Jennifer King - Analyst
Great. Thanks.
Daniel Lee - CFO
Thank you.
Operator
(Operator Instructions). Pranab Sarmah, AM Capital.
Pranab Sarmah - Analyst
Hi. Thank you for taking my question. My first question is your convertible bond payment. I guess it's due on March 15. Are you going to pay this one, or are you going to issue a new bond against this convertible bond?
Daniel Lee - CFO
Yes, thank you for the question. Regarding the convertible bond, first of all, it really depends on the capital market condition. If the capital market is to our favor and if we have the right cash flow for each quarter, then we'll try to repurchase as much CB as possible. So whatever that's left, we're going to try the other many alternatives. For example, we can try to renew it or we can issue new bond or some other type of financing to satisfy the rest of the CB.
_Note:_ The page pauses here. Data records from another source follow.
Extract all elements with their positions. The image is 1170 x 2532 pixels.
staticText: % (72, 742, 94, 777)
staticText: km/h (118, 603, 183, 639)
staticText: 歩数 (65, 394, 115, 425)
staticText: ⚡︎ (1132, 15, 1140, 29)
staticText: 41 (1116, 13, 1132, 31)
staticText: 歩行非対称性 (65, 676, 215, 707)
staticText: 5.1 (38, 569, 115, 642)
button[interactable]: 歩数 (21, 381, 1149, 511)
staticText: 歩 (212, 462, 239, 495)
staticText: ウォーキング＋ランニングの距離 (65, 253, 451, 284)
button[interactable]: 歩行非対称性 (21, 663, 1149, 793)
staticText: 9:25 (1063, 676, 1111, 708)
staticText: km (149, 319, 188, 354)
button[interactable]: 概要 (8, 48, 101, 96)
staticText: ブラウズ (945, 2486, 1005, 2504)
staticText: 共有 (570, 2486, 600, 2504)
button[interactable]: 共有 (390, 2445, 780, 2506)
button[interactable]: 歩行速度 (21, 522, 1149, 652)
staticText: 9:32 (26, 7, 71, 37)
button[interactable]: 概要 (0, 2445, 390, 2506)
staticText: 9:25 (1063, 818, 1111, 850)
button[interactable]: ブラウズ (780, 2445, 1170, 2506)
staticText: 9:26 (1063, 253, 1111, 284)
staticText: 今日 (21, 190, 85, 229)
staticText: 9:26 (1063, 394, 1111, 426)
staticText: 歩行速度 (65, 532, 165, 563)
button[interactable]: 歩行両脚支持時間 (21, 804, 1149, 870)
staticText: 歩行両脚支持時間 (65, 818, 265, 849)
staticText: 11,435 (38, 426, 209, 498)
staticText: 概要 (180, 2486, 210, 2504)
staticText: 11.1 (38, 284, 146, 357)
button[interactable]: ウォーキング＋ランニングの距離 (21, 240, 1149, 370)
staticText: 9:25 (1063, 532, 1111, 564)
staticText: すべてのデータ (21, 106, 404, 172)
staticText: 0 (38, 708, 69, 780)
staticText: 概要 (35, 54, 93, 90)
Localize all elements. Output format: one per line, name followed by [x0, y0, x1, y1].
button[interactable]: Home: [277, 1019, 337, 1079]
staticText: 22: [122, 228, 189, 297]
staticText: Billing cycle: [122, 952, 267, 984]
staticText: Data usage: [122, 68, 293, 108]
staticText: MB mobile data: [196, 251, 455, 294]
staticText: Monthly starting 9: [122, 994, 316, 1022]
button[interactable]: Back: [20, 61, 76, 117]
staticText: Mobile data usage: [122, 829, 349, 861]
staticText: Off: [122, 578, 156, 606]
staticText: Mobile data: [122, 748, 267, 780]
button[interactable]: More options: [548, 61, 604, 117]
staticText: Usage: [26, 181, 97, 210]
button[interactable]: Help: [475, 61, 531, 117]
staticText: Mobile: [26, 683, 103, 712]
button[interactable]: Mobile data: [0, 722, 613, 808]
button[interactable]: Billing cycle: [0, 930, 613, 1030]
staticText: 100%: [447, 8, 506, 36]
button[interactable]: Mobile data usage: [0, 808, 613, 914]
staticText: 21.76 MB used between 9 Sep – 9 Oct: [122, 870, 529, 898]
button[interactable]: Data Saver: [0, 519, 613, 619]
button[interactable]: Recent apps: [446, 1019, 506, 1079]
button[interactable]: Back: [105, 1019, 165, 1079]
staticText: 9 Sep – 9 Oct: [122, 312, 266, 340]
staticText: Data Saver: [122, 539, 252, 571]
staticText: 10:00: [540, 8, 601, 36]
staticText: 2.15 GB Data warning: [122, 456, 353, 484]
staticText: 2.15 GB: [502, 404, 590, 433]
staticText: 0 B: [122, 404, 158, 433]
Does that answer your question?
Pranab Sarmah - Analyst
Yes, that answered my question. The second question is on your first-quarter guidance. You are talking about declining revenue but improving gross margin. Could you elaborate a little bit on your ASP outlook on Q1 and why you think that your margins will improve on Q1 [over] Q4?
Daniel Lee - CFO
Okay. First of all, we hope that in Q1 the foreign currency won't be as volatile as Q4. We feel that the currency probably will bottom out sometime in Q1. And also, we intend to sell at least one of our downstream projects in Q1, so that can give us a boost in the gross margins. And of course, every quarter, we're in the process of reducing cost. So every quarter we expect to reduce the cost of -- manufacturing cost by $0.01 to $0.02 per watt.
Pranab Sarmah - Analyst
What's the module ASP we're expecting on Q1, ASP for the modules?
Xianshou Li - CEO
(Spoken in Chinese).
Juliet Yang - Senior IR Manager
Yes. So, for now, Mr. Li says the ASP quarter over quarter in Q1 will decrease slightly.
Pranab Sarmah - Analyst
Okay. Thank you. Good luck.
Juliet Yang - Senior IR Manager
Thank you.
Operator
Thank you. Ladies and gentlemen, that does conclude our conference for today. Thank you for participating. You may all disconnect.